----- Provided data -----

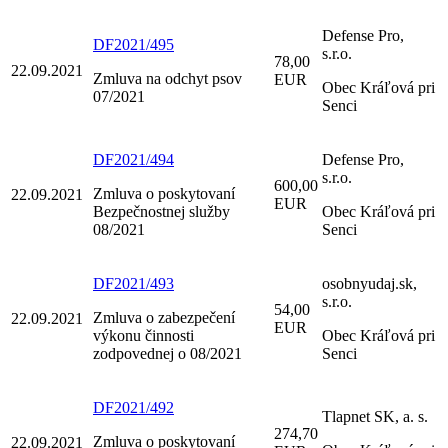
Defense Pro,
DF2021/495
s.r.o.
78,00
22.09.2021
Zmluva na odchyt psov
EUR
Obec Kráľová pri
07/2021
Senci
DF2021/494
Defense Pro,
s.r.o.
600,00
Zmluva o poskytovaní
22.09.2021
EUR
Bezpečnostnej služby
Obec Kráľová pri
08/2021
Senci
DF2021/493
osobnyudaj.sk,
s.r.o.
54,00
Zmluva o zabezpečení
22.09.2021
EUR
výkonu činnosti
Obec Kráľová pri
zodpovednej o 08/2021
Senci
DF2021/492
Tlapnet SK, a. s.
274,70
Zmluva o poskytovaní
22.09.2021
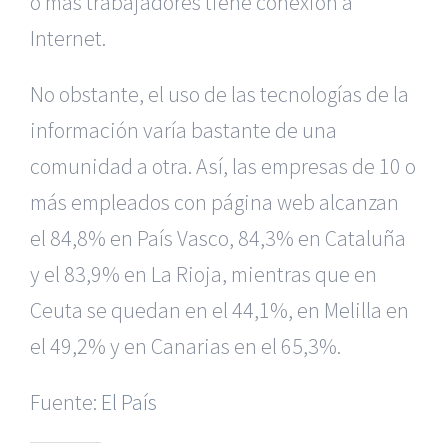
o más trabajadores tiene conexión a
Internet.
No obstante, el uso de las tecnologías de la
información varía bastante de una
comunidad a otra. Así, las empresas de 10 o
más empleados con página web alcanzan
el 84,8% en País Vasco, 84,3% en Cataluña
y el 83,9% en La Rioja, mientras que en
Ceuta se quedan en el 44,1%, en Melilla en
|
Recursos Administrativos
|
BGD Abogados Murcia
|
BGD
el 49,2% y en Canarias en el 65,3%.
Abogados Alicante
|
BGD Abogados Madrid
|
GM
Abogados
|
Fuente:
El País
Servicios de nuestra Firma |
Formación para Ejecutivos
|
Formación para Abogados
|
Accidentes de Murcia
|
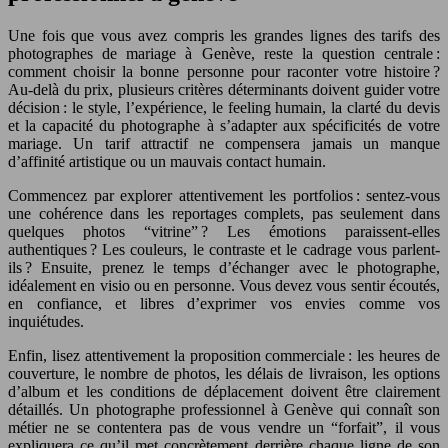
Une fois que vous avez compris les grandes lignes des tarifs des
photographes de mariage à Genève, reste la question centrale :
comment choisir la bonne personne pour raconter votre histoire ?
Au-delà du prix, plusieurs critères déterminants doivent guider votre
décision : le style, l’expérience, le feeling humain, la clarté du devis
et la capacité du photographe à s’adapter aux spécificités de votre
mariage. Un tarif attractif ne compensera jamais un manque
d’affinité artistique ou un mauvais contact humain.
Commencez par explorer attentivement les portfolios : sentez-vous
une cohérence dans les reportages complets, pas seulement dans
quelques photos “vitrine” ? Les émotions paraissent-elles
authentiques ? Les couleurs, le contraste et le cadrage vous parlent-
ils ? Ensuite, prenez le temps d’échanger avec le photographe,
idéalement en visio ou en personne. Vous devez vous sentir écoutés,
en confiance, et libres d’exprimer vos envies comme vos
inquiétudes.
Enfin, lisez attentivement la proposition commerciale : les heures de
couverture, le nombre de photos, les délais de livraison, les options
d’album et les conditions de déplacement doivent être clairement
détaillés. Un photographe professionnel à Genève qui connaît son
métier ne se contentera pas de vous vendre un “forfait”, il vous
expliquera ce qu’il met concrètement derrière chaque ligne de son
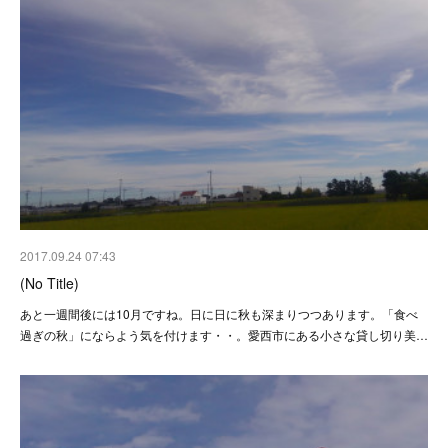
2017.09.24 07:43
(No Title)
あと一週間後には10月ですね。日に日に秋も深まりつつあります。「食べ
過ぎの秋」にならよう気を付けます・・。愛西市にある小さな貸し切り美…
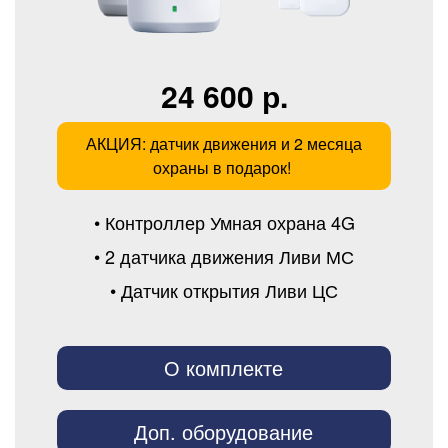
24 600 р.
АКЦИЯ: датчик движения и 2 месяца
охраны в подарок!
• Контроллер Умная охрана 4G
• 2 датчика движения Ливи МС
• Датчик открытия Ливи ЦС
О комплекте
Доп. оборудование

-----

Activity
The lines in the listing that include the word "humain" are to be counted; give only that number.

Exercise answer
2